Additionally, the provision seems to assume that secure-by-design standards are only relevant if the device is being used in unintended ways, which is certainly not the case. Whether these devices are being used for their designed function doesn’t hugely impact the likelihood of risk. Yes, if a device is used in unexpected ways, it may present additional risk, but given the imperfection of code (sorry, developers), there is a reasonable assumption of some inherent cybersecurity risk for all internet-connected devices, regardless of how they are being used.
Additionally, both subclauses (3) and (4) seem to be creating incentives that conflict with the goals of the bill; (3) for buyers to find non-standard, and thus less vetted, ways of purchasing technology; and (4) for buyers to purchase cheaper devices that do not meet security standards. Both subclauses undermine the principle of requiring security for federal systems and using the government’s buying authority to encourage behavioral change in IoT manufacturers and operators. I sympathize with the legitimate worry that secure device requirements will impact agency budgets, but these provisions are self-defeating.

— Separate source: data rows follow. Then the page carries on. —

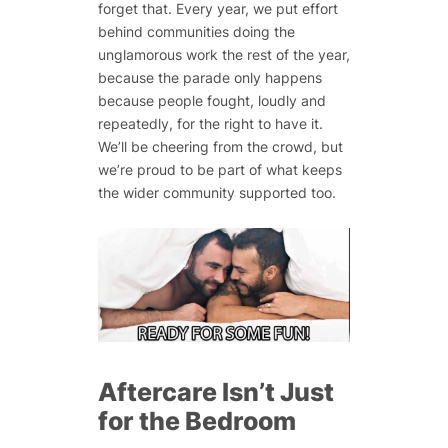
forget that. Every year, we put effort
behind communities doing the
unglamorous work the rest of the year,
because the parade only happens
because people fought, loudly and
repeatedly, for the right to have it.
We’ll be cheering from the crowd, but
we’re proud to be part of what keeps
the wider community supported too.
Aftercare Isn’t Just
for the Bedroom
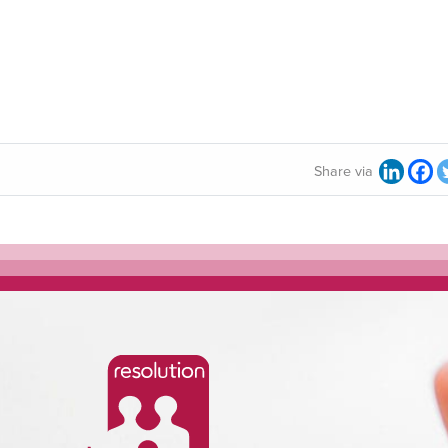
Share via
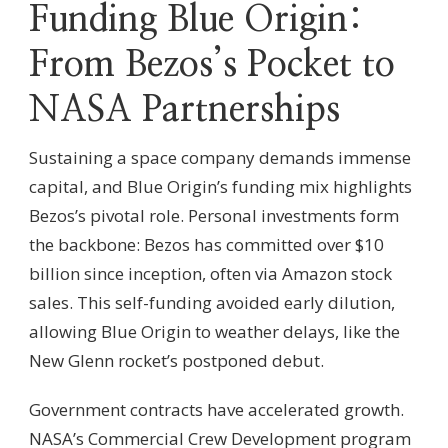
Funding Blue Origin:
From Bezos’s Pocket to
NASA Partnerships
Sustaining a space company demands immense
capital, and Blue Origin’s funding mix highlights
Bezos’s pivotal role. Personal investments form
the backbone: Bezos has committed over $10
billion since inception, often via Amazon stock
sales. This self-funding avoided early dilution,
allowing Blue Origin to weather delays, like the
New Glenn rocket’s postponed debut.
Government contracts have accelerated growth.
NASA’s Commercial Crew Development program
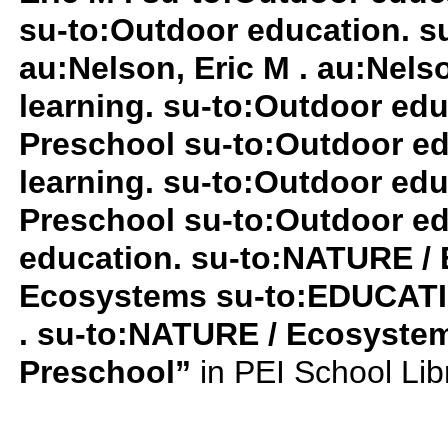
su-to:Outdoor education. su
au:Nelson, Eric M . au:Nelso
learning. su-to:Outdoor ed
Preschool su-to:Outdoor ed
learning. su-to:Outdoor ed
Preschool su-to:Outdoor ed
education. su-to:NATURE /
Ecosystems su-to:EDUCATIO
. su-to:NATURE / Ecosyste
Preschool”
in PEI School Li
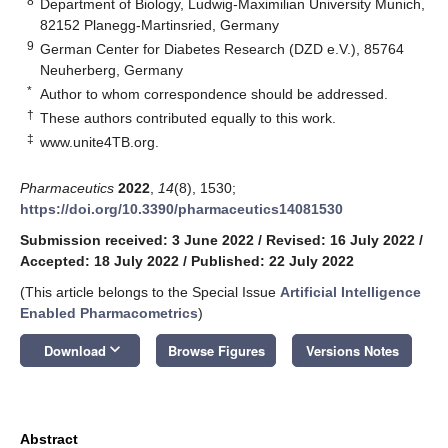
8
Department of Biology, Ludwig-Maximilian University Munich,
82152 Planegg-Martinsried, Germany
9
German Center for Diabetes Research (DZD e.V.), 85764
Neuherberg, Germany
*
Author to whom correspondence should be addressed.
†
These authors contributed equally to this work.
‡
www.unite4TB.org
.
Pharmaceutics
2022
,
14
(8), 1530;
https://doi.org/10.3390/pharmaceutics14081530
Submission received: 3 June 2022
/
Revised: 16 July 2022
/
Accepted: 18 July 2022
/
Published: 22 July 2022
(This article belongs to the Special Issue
Artificial Intelligence
Enabled Pharmacometrics
)
keyboard_arrow_down
Download
Browse Figures
Versions Notes
Abstract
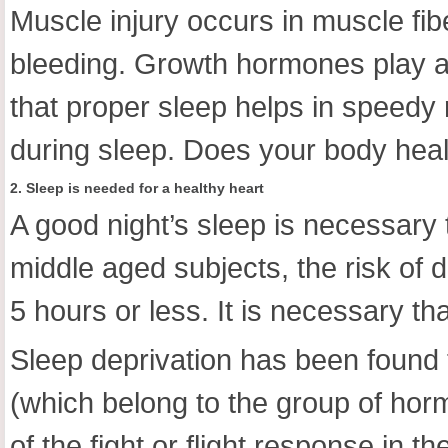
Muscle injury occurs in muscle fi
bleeding. Growth hormones play an
that proper sleep helps in speedy
during sleep. Does your body heal
2. Sleep is needed for a healthy heart
A good night’s sleep is necessary 
middle aged subjects, the risk of 
5 hours or less. It is necessary th
Sleep deprivation has been found 
(which belong to the group of hor
of the fight or flight response in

Taken as a whole, the subclauses of this waiver section seem to cover enough ground to effectively make the legislation redundant in most scenarios. Not only is this a highly inadvisable approach to IoT security, it reduces the legislation to wasted effort. It seems pointless for the bill to require OMB and NIST to go to all the not-inconsiderable trouble of drafting, consulting on, and implementing complicated guidelines and policies for federal IoT procurement security - and then waive it all if cheaper devices are available or if you only use the device for “appropriate functions.”
Were it not for this addition, I think we would likely prefer the Senate version of the bill. However, with the addition of Section 7, we do not think the bill is ready for passage and we cannot support it.
Now that the House and Senate bills have been voted out of their respective Congressional Committees, they are one crucial step closer to the finish line. The House bill was referred to two committees, so it still needs to be approved by one more Committee (the Committee on Science, Space and Technology) before heading for a final vote on the House Floor. The Senate bill has cleared its only committee and could theoretically receive a final vote on the Senate Floor.
If both bills make it that far—which may be a heavy lift this summer given a packed legislative schedule and Congress’ annual August recess—the differences in the bills would need to be reconciled, and the reconciled bills would be voted on before they could be sent to the President for signature. The committee markup process and floor votes are the remaining opportunities for amendments to revise the bills and address any problems.
We very much hope the drafters will take this feedback into consideration and update the language to address these issues, particularly with regards to the Waiver section in the Senate version.